I've long suspected that what Perry Robinson says is true.

As for our "telling them they need to revert to the stone age because we disapprove of their government"--a comment I just now noticed. Y'know, I'm really unimpressed. It doesn't sound "quite mad" to me, except in the sense that it's stated poorly. "Disapprove of their government" is milquetoast language. No doubt the people of Iran, or some of them, can't see why anyone would "disapprove of their government." Perhaps others in Iran can very easily see why someone would so disapprove. I'm uninterested in the former group. I think these things are objective. They shouldn't have nuclear weapons; we're reasonable to object to their having them, and men of good will, Iranians included, should agree with us.
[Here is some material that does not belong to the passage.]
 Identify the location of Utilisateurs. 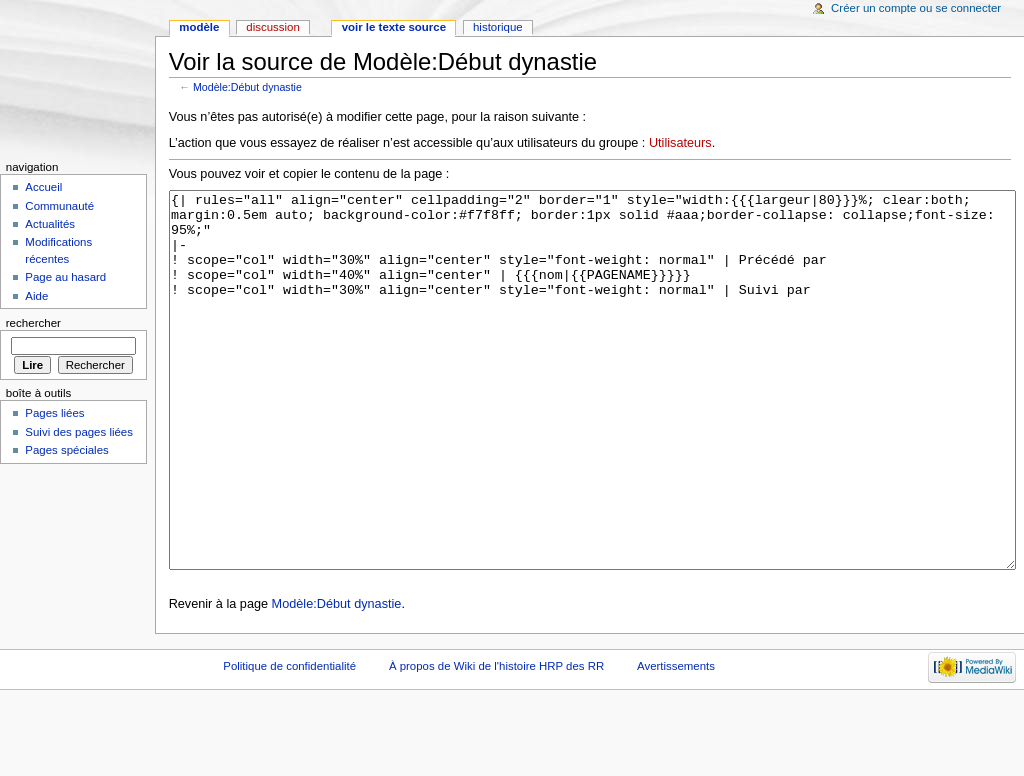 (680, 143).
If most Iranians aren't men of good will, I can't help that, and I don't much care about their feelings. I'm happy to go on record as being the Ugly American to that extent. Heck, I have the reputation already; might as well play along with it.

As regards Islamic supremacism, I would suggest that there is a qualitative leap between the martyrdom of the individual Muslim and the martyrdom of an entire nation, or even a large minority percentage of an entire nation, along with the existence of that nation as a state. Frankly, I believe that if some Islamic power, state or non-state, were to utilize nuclear weapons, whether to strike the West or annihilate the "Zionist Entity", something like the (in)famous the three conjectures will become a live option, and all moral restraints will be cast aside. We will contemplate genocide.

Integral to any classical expression of Islam, which is to say, any Islam grounded in the traditional, historical, and authoritative sources of the religion, is the notion of Islamic supremacism. Because the Quran is considered uncreated, such that its recitation is a sort of sacrament for the Muslim, the community it constitutes, and its law, participate in that timelessness somehow. They are immutable, the community passing through time as the unchangeable expression of the positive will of Allah. Warfare, then, can become total, because it is unthinkable for the timeless being of the Umma to cease to exist. Martyrdom, then, is also a sacrament of sorts for the Muslim.

But... But, the application of this principle to an entire nation, even vast swathes of the Muslim world, would be unprecedented, a qualitative leap beyond anything in Islamic history itself: the potential martyrdom of the Umma, or a large percentage thereof, if only the Jews and the Crusaders might also be annihilated. I don't see this as highly probable, even from the Twelvers.

I'll be happy to eat crow should I be proven wrong. Well, not happy, exactly, since the prospect of mass slaughter is not a cheerful one. I'll be en route to my parish to throw myself down in prayer, and not merely because the seat of my Patriarchate is in Damascus.

I am not convinced that that there is a qualitative leap between the two. The loss of an individual state is just individual martyrdom writ large. And it wouldn't be the ending of the Umma but just a finger or so of it. In the Persian thought all will be restored by God anyhow. So I think it is helpful to put rational thought aside and evaluate options from within the paradigm of the people in question. A nation of matyrs would be quite a glorious thing from their point of view and it wouldn't be the first time in in history someone had such a thought.

I'm dubious of the notion that national martyrdom is merely individual martyrdom writ large, a sort of aggregation of innumerable particular martyrdoms. The Islamic consciousness of the uniqueness, the singularity, of the Umma suggests that, in Islamic thought, the community is more than the sum total of its individual members. Islamic law itself, I would argue, embodies this conception in countless ways, as indeed it must, inasmuch as Islamic law is not a species of political modernity.

Beyond that consideration, in the event of an Iranian first-use of nuclear weapons, we would be dealing with more - much more, perhaps - than the "mere" martyrdom of one small sliver of the Muslim world, one nation among many. We would, I suspect, be dealing with a wider conflagration in which the martyrdom of vast swathes of the Islamic world would be openly contemplated - in both West and East.